*** Opening of Source data ***

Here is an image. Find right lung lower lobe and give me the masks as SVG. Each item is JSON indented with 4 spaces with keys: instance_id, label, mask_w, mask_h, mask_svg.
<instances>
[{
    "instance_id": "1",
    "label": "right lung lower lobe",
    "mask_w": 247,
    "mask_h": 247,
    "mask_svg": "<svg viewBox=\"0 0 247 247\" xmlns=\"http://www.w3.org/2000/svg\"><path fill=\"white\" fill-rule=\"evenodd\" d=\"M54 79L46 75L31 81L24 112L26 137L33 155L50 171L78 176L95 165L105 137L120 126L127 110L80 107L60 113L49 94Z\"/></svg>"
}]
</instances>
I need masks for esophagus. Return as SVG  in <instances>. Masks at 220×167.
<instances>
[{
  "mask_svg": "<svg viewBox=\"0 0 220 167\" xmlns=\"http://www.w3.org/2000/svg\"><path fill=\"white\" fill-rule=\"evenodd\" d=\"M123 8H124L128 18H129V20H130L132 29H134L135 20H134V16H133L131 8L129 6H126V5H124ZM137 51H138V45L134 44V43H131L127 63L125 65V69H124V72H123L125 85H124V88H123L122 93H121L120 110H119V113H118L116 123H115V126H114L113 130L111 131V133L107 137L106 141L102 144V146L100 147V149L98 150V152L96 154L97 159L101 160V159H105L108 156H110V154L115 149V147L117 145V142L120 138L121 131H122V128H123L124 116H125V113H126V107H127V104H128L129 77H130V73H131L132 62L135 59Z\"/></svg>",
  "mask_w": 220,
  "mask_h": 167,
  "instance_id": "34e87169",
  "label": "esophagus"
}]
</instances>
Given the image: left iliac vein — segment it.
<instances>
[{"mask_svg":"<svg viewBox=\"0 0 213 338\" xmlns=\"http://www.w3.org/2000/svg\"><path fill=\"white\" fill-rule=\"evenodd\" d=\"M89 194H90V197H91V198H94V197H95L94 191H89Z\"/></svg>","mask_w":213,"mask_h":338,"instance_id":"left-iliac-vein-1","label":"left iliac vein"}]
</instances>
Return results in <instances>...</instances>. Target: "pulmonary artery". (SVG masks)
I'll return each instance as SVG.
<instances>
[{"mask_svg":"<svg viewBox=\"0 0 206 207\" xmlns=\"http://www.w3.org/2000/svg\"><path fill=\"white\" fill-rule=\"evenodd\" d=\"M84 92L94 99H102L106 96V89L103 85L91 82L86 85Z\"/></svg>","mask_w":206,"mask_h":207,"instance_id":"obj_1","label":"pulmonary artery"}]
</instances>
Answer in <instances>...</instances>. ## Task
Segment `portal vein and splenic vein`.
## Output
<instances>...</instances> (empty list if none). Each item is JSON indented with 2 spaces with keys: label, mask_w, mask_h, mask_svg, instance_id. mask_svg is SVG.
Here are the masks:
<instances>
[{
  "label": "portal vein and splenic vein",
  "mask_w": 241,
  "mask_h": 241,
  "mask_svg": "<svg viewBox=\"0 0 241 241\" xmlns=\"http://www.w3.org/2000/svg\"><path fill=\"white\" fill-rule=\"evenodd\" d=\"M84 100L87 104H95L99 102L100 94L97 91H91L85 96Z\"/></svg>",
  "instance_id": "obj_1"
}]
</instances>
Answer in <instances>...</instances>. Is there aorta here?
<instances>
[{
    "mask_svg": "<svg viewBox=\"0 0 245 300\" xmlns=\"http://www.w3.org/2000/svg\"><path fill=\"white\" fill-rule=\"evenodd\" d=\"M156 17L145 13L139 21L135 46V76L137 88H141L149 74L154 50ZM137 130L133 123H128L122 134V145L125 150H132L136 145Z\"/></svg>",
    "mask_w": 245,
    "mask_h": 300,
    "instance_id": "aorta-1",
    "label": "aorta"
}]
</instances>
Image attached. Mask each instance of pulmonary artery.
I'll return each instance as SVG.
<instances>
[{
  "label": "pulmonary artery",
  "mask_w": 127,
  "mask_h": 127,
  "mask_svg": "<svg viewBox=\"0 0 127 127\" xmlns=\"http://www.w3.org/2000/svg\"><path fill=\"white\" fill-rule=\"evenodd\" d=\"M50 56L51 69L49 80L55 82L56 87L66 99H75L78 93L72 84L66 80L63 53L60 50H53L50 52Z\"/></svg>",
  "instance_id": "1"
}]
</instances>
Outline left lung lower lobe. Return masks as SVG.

*** Close of Source data ***

• **What you should do**
Find the line that contains "Return results in". Repeat it and every line after it, exactly as written, up to and including the last line of the records above.

• **Answer section**
Return results in <instances>...</instances>. Target: "pulmonary artery". (SVG masks)
I'll return each instance as SVG.
<instances>
[{"mask_svg":"<svg viewBox=\"0 0 206 207\" xmlns=\"http://www.w3.org/2000/svg\"><path fill=\"white\" fill-rule=\"evenodd\" d=\"M84 92L94 99H102L106 96V89L103 85L91 82L86 85Z\"/></svg>","mask_w":206,"mask_h":207,"instance_id":"obj_1","label":"pulmonary artery"}]
</instances>
Answer in <instances>...</instances>. ## Task
Segment `portal vein and splenic vein`.
## Output
<instances>...</instances> (empty list if none). Each item is JSON indented with 2 spaces with keys: label, mask_w, mask_h, mask_svg, instance_id. mask_svg is SVG.
Here are the masks:
<instances>
[{
  "label": "portal vein and splenic vein",
  "mask_w": 241,
  "mask_h": 241,
  "mask_svg": "<svg viewBox=\"0 0 241 241\" xmlns=\"http://www.w3.org/2000/svg\"><path fill=\"white\" fill-rule=\"evenodd\" d=\"M84 100L87 104H95L99 102L100 94L97 91H91L85 96Z\"/></svg>",
  "instance_id": "obj_1"
}]
</instances>
Answer in <instances>...</instances>. Is there aorta here?
<instances>
[{
    "mask_svg": "<svg viewBox=\"0 0 245 300\" xmlns=\"http://www.w3.org/2000/svg\"><path fill=\"white\" fill-rule=\"evenodd\" d=\"M156 17L145 13L139 21L135 46V76L137 88H141L149 74L154 50ZM137 130L133 123H128L122 134V145L125 150H132L136 145Z\"/></svg>",
    "mask_w": 245,
    "mask_h": 300,
    "instance_id": "aorta-1",
    "label": "aorta"
}]
</instances>
Image attached. Mask each instance of pulmonary artery.
I'll return each instance as SVG.
<instances>
[{
  "label": "pulmonary artery",
  "mask_w": 127,
  "mask_h": 127,
  "mask_svg": "<svg viewBox=\"0 0 127 127\" xmlns=\"http://www.w3.org/2000/svg\"><path fill=\"white\" fill-rule=\"evenodd\" d=\"M50 56L51 69L49 80L55 82L56 87L66 99H75L78 93L72 84L66 80L63 53L60 50H53L50 52Z\"/></svg>",
  "instance_id": "1"
}]
</instances>
Outline left lung lower lobe. Return masks as SVG.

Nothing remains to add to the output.